Cruauté des algorithmes, pays éphémères et dodécaèdres
Le retour des beaux jours, les semaines d'écriture de mon mémoire et les bouclages de projets annexes auront définitivement eu raison de ma régularité. C'est peut-être aussi mieux comme ça. Voilà dans tous les cas une nouvelle fournée d'onglets croustillants collectés au long des mois de mai et de juin. Peu à peu je vois apparaître des sujets récurents que je n'avais pas repéré comme des choses qui m'intéressaient particulièrement. Ainsi, comme dans beaucoup des lettres précédentes, vous croiserez quelques cartographies, des questions d'archives, de mémoire et des souvenirs d'internet.
Cynisme et cruauté des algorithmes
Au cours des mois dernier, plusieurs livreurs à vélo exploités par les plateformes ont subis de graves insultes racistes. Sur la photo illustrant l'un des articles relatant ces insultes, un détail à retenu mon attention. En réponse à un sms traitant le livreur d'esclave, le système de suggestion de réponses propose au choix "Ok j'ai compris" ou "Je suis là". Cet exemple plein de cynisme m'amène à une question : les technologies sont elles capables de gérer le conflit et la tension ?

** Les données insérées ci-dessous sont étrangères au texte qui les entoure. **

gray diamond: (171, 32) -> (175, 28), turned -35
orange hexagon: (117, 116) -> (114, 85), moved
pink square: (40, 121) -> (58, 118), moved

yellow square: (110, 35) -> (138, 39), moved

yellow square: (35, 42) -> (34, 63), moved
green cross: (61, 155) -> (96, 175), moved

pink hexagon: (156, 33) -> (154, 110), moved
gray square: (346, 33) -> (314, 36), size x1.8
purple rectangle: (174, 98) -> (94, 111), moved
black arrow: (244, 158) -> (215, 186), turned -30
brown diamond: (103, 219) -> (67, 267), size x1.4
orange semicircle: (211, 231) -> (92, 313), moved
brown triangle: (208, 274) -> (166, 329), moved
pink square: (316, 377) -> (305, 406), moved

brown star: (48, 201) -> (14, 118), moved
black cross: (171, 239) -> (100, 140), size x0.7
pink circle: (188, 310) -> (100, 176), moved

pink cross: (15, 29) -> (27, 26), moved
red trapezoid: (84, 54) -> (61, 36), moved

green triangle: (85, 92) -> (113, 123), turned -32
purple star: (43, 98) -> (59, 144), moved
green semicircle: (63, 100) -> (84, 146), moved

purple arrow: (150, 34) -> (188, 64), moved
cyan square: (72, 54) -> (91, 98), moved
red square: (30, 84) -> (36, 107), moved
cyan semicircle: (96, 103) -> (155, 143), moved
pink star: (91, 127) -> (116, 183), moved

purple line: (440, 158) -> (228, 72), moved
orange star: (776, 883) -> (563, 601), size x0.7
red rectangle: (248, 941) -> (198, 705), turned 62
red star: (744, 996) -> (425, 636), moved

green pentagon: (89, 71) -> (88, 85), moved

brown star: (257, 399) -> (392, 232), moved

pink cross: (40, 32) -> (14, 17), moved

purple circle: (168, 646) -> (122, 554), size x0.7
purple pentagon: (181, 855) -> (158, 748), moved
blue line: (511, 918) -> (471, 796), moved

Cela relève d'une incapacité général de ces services à prendre en compte avec finesse nos émotions. L'exemple le plus fréquent me semble être celui de la photo d'un·e proche disparu·e ou d'un·e ancien·ne amoureux·se que Facebook vous remonte joyeusement comme un merveilleux souvenir d'il y'a quelques années. La question semble malgré tout faire son chemin : Google vient d'intégrer une fonctionnalité qui permet de masquer automatiquement quelqu'un de tous vos clichés via un système de reconnaissance d'image. Ce qui n’est finalement pas forcément si rassurant.
Cela interroge nos pratiques du numérique quand il est question de deuil, d'oubli et de distance. Certain·es se retrouvent avec leur photo de leur ex dans leur fil Facebook pendant leur petit-déjeuner sans l'avoir demandé, mais d'autres inventent aussi des usages que nous n'aurions pas imaginé. Des internautes utilisent par exemple Google Street View le long de leur processus de deuil. Certain·es y retrouvent des images de leur proches disparus, figés dans le temps par le service de Google. D'autres aiment se promener dans un monde passé, capturé par les photos qui datent d'avant la mort de cette personne, comme une manière de retourner dans monde ou il ou elle serait encore présent·e.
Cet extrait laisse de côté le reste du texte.